Lee Paul H, Burstyn Igor
School of Nursing, PQ433, Hong Kong Polytechnic University, Hung Hom, Kowloon, Hong Kong.
Department of Epidemiology and Biostatistics, Dornsife School of Public Health, Drexel University, Philadelphia, USA.
BMC Med Res Methodol. 2016 May 18;16:54. doi: 10.1186/s12874-016-0159-6.
Common methods for confounder identification such as directed acyclic graphs (DAGs), hypothesis testing, or a 10 % change-in-estimate (CIE) criterion for estimated associations may not be applicable due to (a) insufficient knowledge to draw a DAG and (b) when adjustment for a true confounder produces less than 10 % change in observed estimate (e.g. in presence of measurement error).
We compare previously proposed simulation-based approach for confounder identification that can be tailored to each specific study and contrast it with commonly applied methods (significance criteria with cutoff levels of p-values of 0.05 or 0.20, and CIE criterion with a cutoff of 10 %), as well as newly proposed two-stage procedure aimed at reduction of false positives (specifically, risk factors that are not confounders). The new procedure first evaluates potential for confounding by examination of correlation of covariates and applies simulated CIE criteria only if there is evidence of correlation, while rejecting a covariate as confounder otherwise. These approaches are compared in simulations studies with binary, continuous, and survival outcomes.

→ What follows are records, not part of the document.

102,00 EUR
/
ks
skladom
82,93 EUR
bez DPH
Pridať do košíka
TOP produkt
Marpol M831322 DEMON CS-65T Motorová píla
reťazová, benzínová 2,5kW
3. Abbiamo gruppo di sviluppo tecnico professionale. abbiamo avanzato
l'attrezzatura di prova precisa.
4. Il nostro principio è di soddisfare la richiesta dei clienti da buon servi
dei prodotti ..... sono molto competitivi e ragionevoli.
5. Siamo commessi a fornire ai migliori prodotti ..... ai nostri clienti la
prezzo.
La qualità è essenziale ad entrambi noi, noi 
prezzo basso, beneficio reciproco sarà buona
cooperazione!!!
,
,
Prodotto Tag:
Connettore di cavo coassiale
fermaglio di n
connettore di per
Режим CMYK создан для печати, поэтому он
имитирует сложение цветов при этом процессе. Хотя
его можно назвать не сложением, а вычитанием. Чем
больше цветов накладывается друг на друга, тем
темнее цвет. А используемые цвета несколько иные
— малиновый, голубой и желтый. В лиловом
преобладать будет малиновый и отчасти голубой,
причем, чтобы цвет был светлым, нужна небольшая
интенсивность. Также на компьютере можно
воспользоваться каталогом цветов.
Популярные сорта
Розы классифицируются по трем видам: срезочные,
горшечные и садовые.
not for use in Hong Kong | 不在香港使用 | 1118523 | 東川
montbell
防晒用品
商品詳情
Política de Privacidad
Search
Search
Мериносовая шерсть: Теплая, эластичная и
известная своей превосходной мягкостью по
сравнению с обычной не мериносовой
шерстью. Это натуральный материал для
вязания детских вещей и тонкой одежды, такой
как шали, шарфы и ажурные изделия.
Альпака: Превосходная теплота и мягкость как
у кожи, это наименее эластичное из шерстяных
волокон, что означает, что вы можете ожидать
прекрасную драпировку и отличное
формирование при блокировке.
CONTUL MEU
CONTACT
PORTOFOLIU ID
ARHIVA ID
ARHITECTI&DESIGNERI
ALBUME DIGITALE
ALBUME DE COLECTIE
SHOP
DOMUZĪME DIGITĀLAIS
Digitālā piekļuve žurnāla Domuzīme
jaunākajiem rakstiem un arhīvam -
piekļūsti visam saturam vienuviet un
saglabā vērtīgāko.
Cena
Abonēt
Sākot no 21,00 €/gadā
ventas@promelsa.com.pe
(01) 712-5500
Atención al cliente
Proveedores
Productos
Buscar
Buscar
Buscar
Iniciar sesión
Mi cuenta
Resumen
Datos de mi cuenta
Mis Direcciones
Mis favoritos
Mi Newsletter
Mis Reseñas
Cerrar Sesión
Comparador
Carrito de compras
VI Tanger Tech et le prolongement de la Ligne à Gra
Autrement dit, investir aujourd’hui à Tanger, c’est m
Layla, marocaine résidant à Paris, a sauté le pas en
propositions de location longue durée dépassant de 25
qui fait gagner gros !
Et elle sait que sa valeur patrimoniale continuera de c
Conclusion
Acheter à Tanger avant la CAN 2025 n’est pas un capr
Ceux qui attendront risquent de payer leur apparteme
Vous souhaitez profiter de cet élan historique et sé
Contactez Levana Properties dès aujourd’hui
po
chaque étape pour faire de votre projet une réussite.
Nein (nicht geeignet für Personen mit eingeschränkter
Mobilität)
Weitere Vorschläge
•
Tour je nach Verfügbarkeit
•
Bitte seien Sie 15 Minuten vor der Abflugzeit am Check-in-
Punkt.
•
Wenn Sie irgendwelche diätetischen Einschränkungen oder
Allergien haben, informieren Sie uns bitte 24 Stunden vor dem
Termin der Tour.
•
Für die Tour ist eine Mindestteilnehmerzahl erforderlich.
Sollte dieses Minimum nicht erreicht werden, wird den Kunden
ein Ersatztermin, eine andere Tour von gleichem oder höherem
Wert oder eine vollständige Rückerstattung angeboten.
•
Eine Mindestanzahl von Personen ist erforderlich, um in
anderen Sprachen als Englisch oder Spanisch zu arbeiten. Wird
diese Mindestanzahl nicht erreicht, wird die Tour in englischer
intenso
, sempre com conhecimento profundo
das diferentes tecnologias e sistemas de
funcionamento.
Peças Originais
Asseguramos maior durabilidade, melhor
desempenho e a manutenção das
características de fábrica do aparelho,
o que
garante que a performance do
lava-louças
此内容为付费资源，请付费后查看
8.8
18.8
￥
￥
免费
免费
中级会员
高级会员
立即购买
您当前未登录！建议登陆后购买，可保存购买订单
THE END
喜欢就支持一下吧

We illustrate the application of our proposed confounder identification strategy in examining the association of exposure to mercury in relation to depression in the presence of suspected confounding by fish intake using the National Health and Nutrition Examination Survey (NHANES) 2009-2010 data.
Our simulations showed that the simulation-determined cutoff was very sensitive to measurement error in exposure and potential confounder. The analysis of NHANES data demonstrated that if the noise-to-signal ratio (error variance in confounder/variance of confounder) is at or below 0.5, roughly 80 % of the simulated analyses adjusting for fish consumption would correctly result in a null association of mercury and depression, and only an extremely poorly measured confounder is not useful to adjust for in this setting.
No a prior criterion developed for a specific application is guaranteed to be suitable for confounder identification in general. The customization of model-building strategies and study designs through simulations that consider the likely imperfections in the data, as well as finite-sample behavior, would constitute an important improvement on some of the currently prevailing practices in confounder identification and evaluation.
用于识别混杂因素的常见方法,如定向无环图(DAGs)、假设检验或估计关联的10%估计值变化(CIE)标准,可能并不适用,原因如下:(a)绘制DAGs的知识不足;(b)对真正的混杂因素进行调整时,观察到的估计值变化小于10%(例如存在测量误差时)。
我们比较了先前提出的基于模拟的混杂因素识别方法,该方法可针对每项具体研究进行调整,并将其与常用方法(p值截止水平为0.05或0.20的显著性标准,以及截止值为10%的CIE标准),以及新提出的旨在减少假阳性(具体而言,即不是混杂因素的危险因素)的两阶段程序进行对比。新程序首先通过检查协变量的相关性来评估混杂可能性,只有在存在相关性证据时才应用模拟的CIE标准,否则将某个协变量排除在混杂因素之外。在具有二元、连续和生存结局的模拟研究中对这些方法进行比较。我们使用2009 - 2010年国家健康与营养检查调查(NHANES)数据,说明了我们提出的混杂因素识别策略在检查汞暴露与抑郁症关联时的应用,此时存在鱼类摄入作为疑似混杂因素的情况。
我们的模拟表明,模拟确定的截止值对暴露和潜在混杂因素中的测量误差非常敏感。NHANES数据分析表明,如果噪声与信号比(混杂因素中的误差方差/混杂因素的方差)等于或低于0.5,大约80%针对鱼类消费进行调整的模拟分析将正确得出汞与抑郁症无关联的结果,并且在这种情况下,只有测量极差的混杂因素调整起来才没有用。
针对特定应用制定的先验标准不能保证普遍适用于混杂因素识别。通过考虑数据中可能存在的缺陷以及有限样本行为的模拟来定制模型构建策略和研究设计,将对目前混杂因素识别和评估中的一些普遍做法构成重要改进。